エミリスの音頭に俺達が声を上げ、ジュースの入ったカップを掲げる。何か罰当たりな気がしないでもないが、今は気にしない事にしよう。
「ふ~、なんとか無事に今日を終われたな」
「まあ確かに今日のアレは初めてのやつがやることじゃなかったからな。お疲れさん」
「おう」
そう言いつつカップを傾ける。
「何よ2人して。別にいいじゃない、スキルもガンガン上がったんだし。それに最後にアイテム採集の時間だってちゃんと作ったじゃない」
そんな俺達の様子にエミリスは不満顔だ。
「確かにアイテムも集まって、スキルも17も上がったけど危ない場面が何回もあったじゃないか」
「ドキドキしたでしょ?」
「し過ぎて息の根が止まりそうだったよ。グレイウルフの一撃でHPが5割以下になった時は血の気が引いたぞ」
「アハハ、まあそう言うなよ。
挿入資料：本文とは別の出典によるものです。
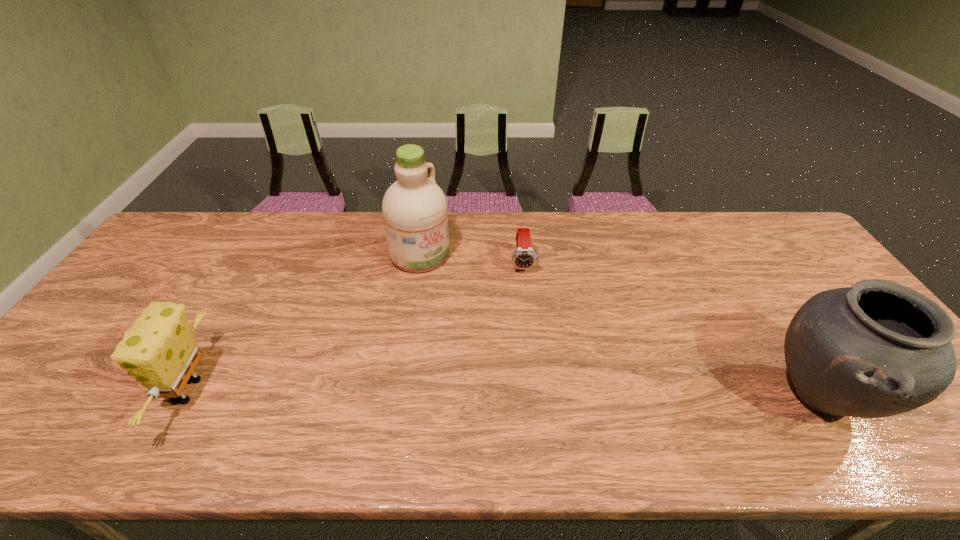 What are the coordinates of `sponge present at the near edge` in the screenshot? It's located at (159, 350).

Where is `urn present at the near edge`? This screenshot has height=540, width=960. urn present at the near edge is located at coordinates (876, 349).

I want to click on object located in the right edge section of the desktop, so click(x=876, y=349).

Where is `object situated at the near right corner`? Image resolution: width=960 pixels, height=540 pixels. object situated at the near right corner is located at coordinates (876, 349).

The height and width of the screenshot is (540, 960). Find the location of `free region at the far edge of the desktop`. free region at the far edge of the desktop is located at coordinates (387, 251).

Where is `vacant space at the near edge of the desktop`? The height and width of the screenshot is (540, 960). vacant space at the near edge of the desktop is located at coordinates (454, 411).

This screenshot has height=540, width=960. In the image, there is a desktop. What are the coordinates of `free space at the left edge` in the screenshot? It's located at (161, 259).

In the image, there is a desktop. Where is `free space at the right edge`? The height and width of the screenshot is (540, 960). free space at the right edge is located at coordinates (789, 275).

This screenshot has height=540, width=960. In the image, there is a desktop. Identify the location of vacant space at the far right corner. (745, 213).

Where is `free spot between the watch and the sponge`? free spot between the watch and the sponge is located at coordinates (356, 327). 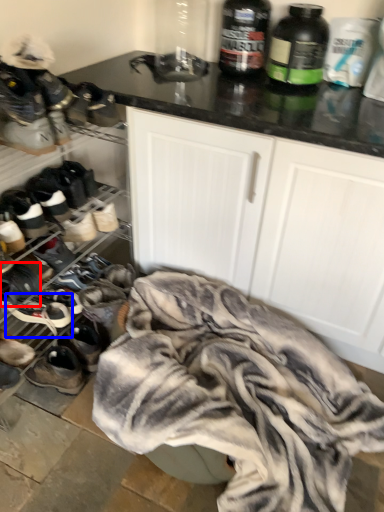 Question: Which object is further to the camera taking this photo, footwear (highlighted by a red box) or footwear (highlighted by a blue box)?

Choices:
 (A) footwear
 (B) footwear

Answer: (B) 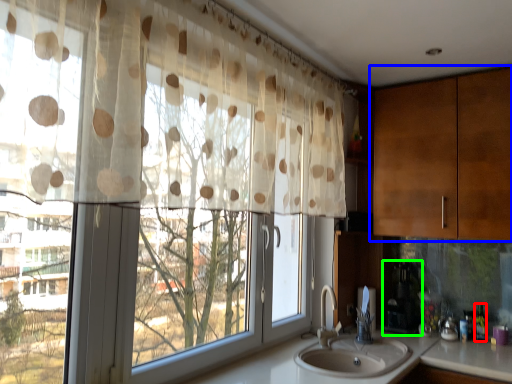 Question: Which object is the farthest from bottle (highlighted by a red box)? Choose among these: cabinetry (highlighted by a blue box) or appliance (highlighted by a green box).

Choices:
 (A) cabinetry
 (B) appliance

Answer: (A) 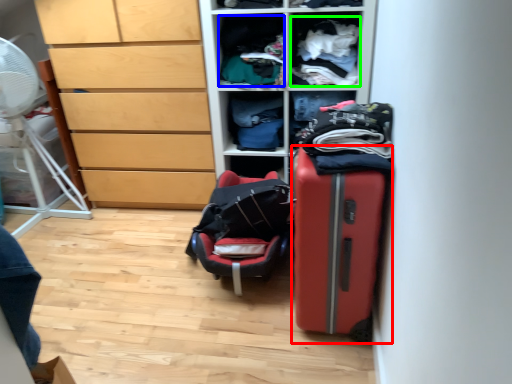 Question: Based on their relative distances, which object is nearer to suitcase (highlighted by a red box)? Choose from clothing (highlighted by a blue box) and clothing (highlighted by a green box).

Choices:
 (A) clothing
 (B) clothing

Answer: (B) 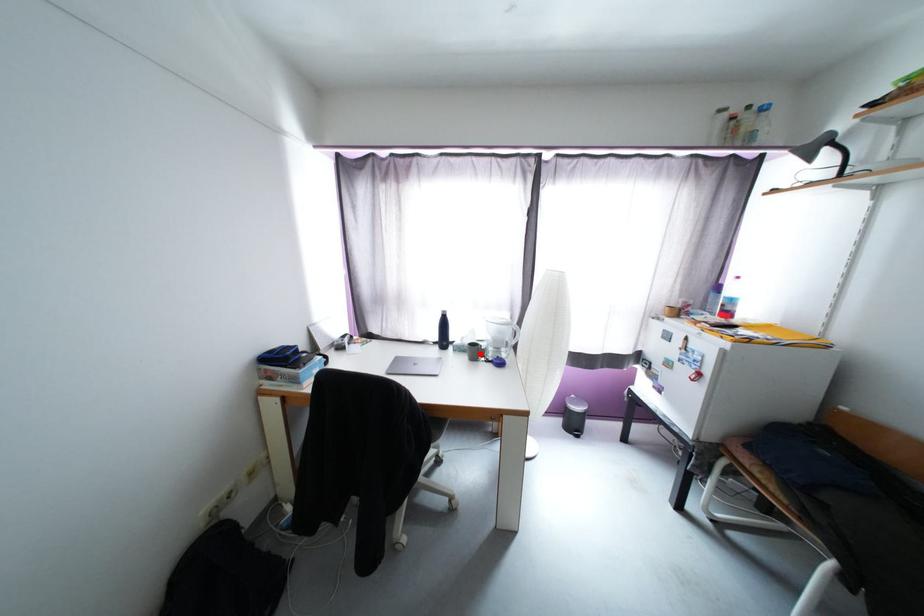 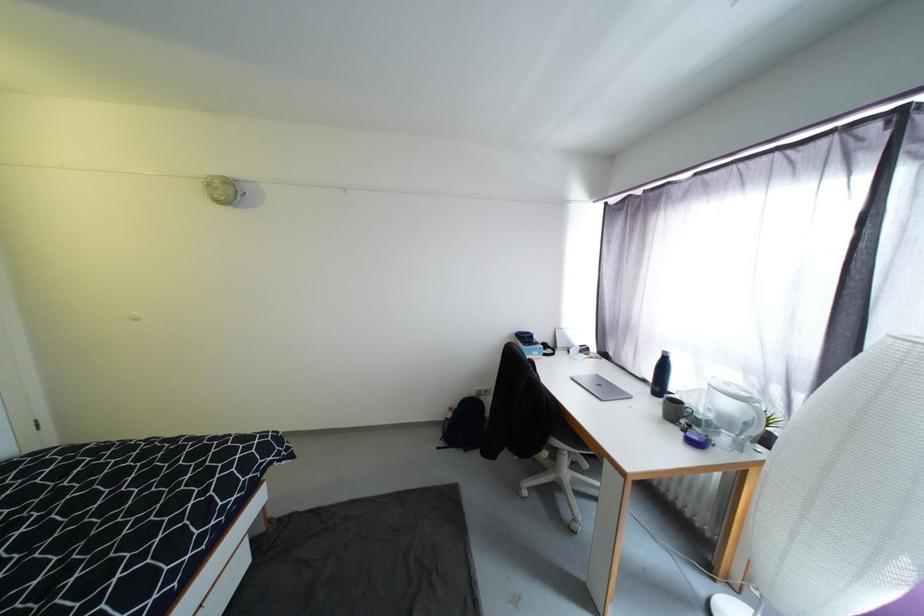 Question: I am providing you with two images of the same scene from different viewpoints. Given a red point in image1, look at the same physical point in image2. Is it:

Choices:
 (A) Closer to the viewpoint
 (B) Farther from the viewpoint

Answer: (A) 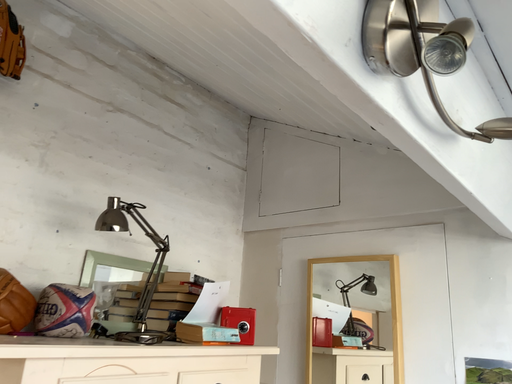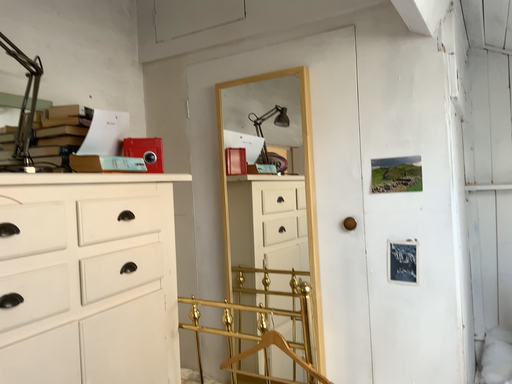 Question: How did the camera likely rotate when shooting the video?

Choices:
 (A) rotated left
 (B) rotated right

Answer: (B) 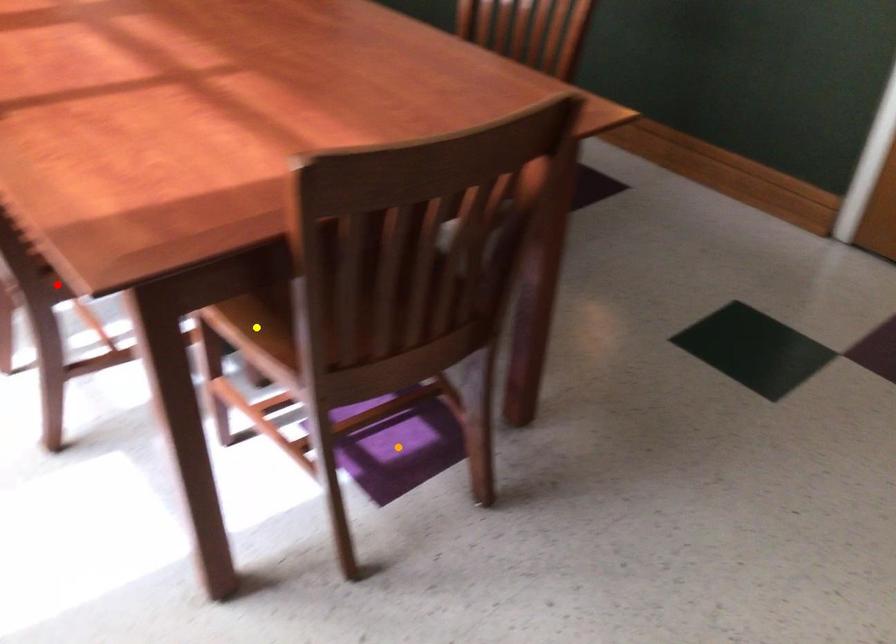 From the picture: Order these from nearest to farthest:
yellow point, orange point, red point

orange point → red point → yellow point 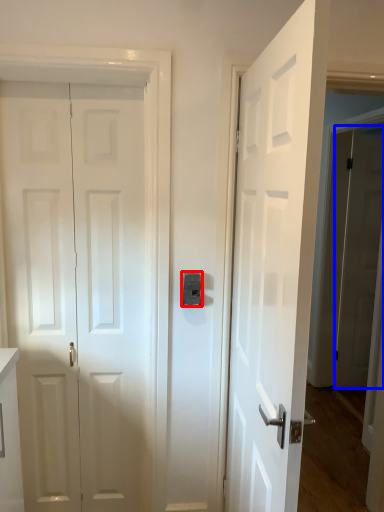 Question: Which object appears closest to the camera in this image, latch (highlighted by a red box) or door (highlighted by a blue box)?

Choices:
 (A) latch
 (B) door

Answer: (A) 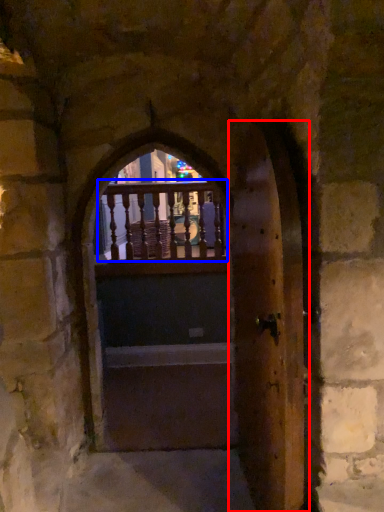 Question: Which object appears closest to the camera in this image, door (highlighted by a red box) or balcony (highlighted by a blue box)?

Choices:
 (A) door
 (B) balcony

Answer: (A) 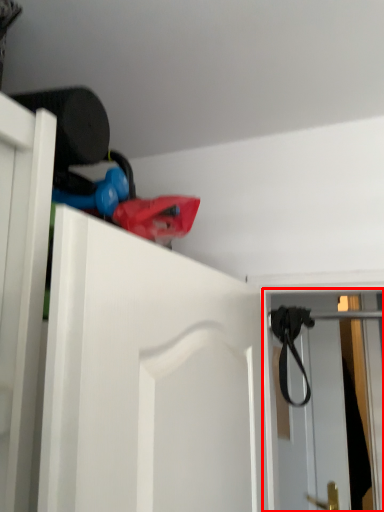 Question: From the image's perspective, what is the correct spatial relationship of screen door (annotated by the red box) in relation to strap?

Choices:
 (A) above
 (B) below

Answer: (B)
それより早く飯食おうぜ、冷めちまったら勿体ないだろ」
「……それもそうだな」
「そうね、食べましょうか」
キーラスの言葉に同意した俺達は食事に手をつけ始めてた。ちなみに本日のメニューは小角兎のハンバーグ、サラダ、蜘蛛肉の串焼きである。
……蜘蛛肉って食材なのか?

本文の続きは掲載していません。